LONDON -- Oil shot to a record high near $128 on Friday after Goldman Sachs, the most active investment bank in energy markets, raised sharply its forecast for prices.
U.S. crude hit a peak of $127.82 and was trading at $127.30, up $3.18, by 1513 GMT.
Brent was $3.16 higher at $125.79.
Goldman Sachs raised its forecast for average oil prices for the second half of the year to $141 a barrel from its previous forecast of $107.
"I would say the bigger story today is that Goldman upped their target on average oil prices for the back half of the year... That's causing oil to run up about $3 today," said David Katz of Matrix Asset Advisors.
Record high oil prices have helped to drive strength across the energy complex, especially for diesel, which has been driven by strong global demand.
Gas oil, which includes heating oil and diesel, was trading at $1,208 a tonne, just off a record hit earlier in the week.
Chinese demand for imported diesel is expected to rise in June after this week's deadly earthquake disrupted gas supplies to major cities and as companies build stockpiles ahead of the summer Olympics.
"People are looking at diesel. The situation is worse since the earthquake on Monday in China," said Robert Laughlin at MF Global.

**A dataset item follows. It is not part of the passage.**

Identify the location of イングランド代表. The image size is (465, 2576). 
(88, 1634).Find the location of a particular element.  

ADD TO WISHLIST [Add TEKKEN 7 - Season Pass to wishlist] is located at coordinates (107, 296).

The Organization of the Petroleum Exporting Countries (OPEC) has repeatedly said high oil prices have been driven by factors other than supply and demand.
Saudi Oil Minister Ali al-Naimi reiterated on Thursday prices had more to do with financial market volatility than fundamentals.
But U.S. President George W. Bush arrived on Friday in Saudi Arabia, the world's biggest oil exporter, where he renewed his appeal for more oil.
In response, Saudi Arabia repeated its pledge that it would pump as much oil as needed to meet demand but added this was unlikely to lead to any drop in fuel prices.
OPEC's smallest producer Ecuador said the group should consider raising output because record prices are hurting poor nations.
"I think OPEC has to deal with this issue, because this is hitting all the poorest countries that are oil importers," Ecuador's President Rafael Correa told Reuters in the Peruvian capital, Lima.
The dollar extended losses against the euro on Friday and gave up gains against the euro, hurt by a report showing U.S. consumer confidence tumbled to its lowest level in 28 years in May.
The sliding dollar has devalued U.S. financial assets, prompting investors to move cash to commodities which helped fuel oil's rally this year.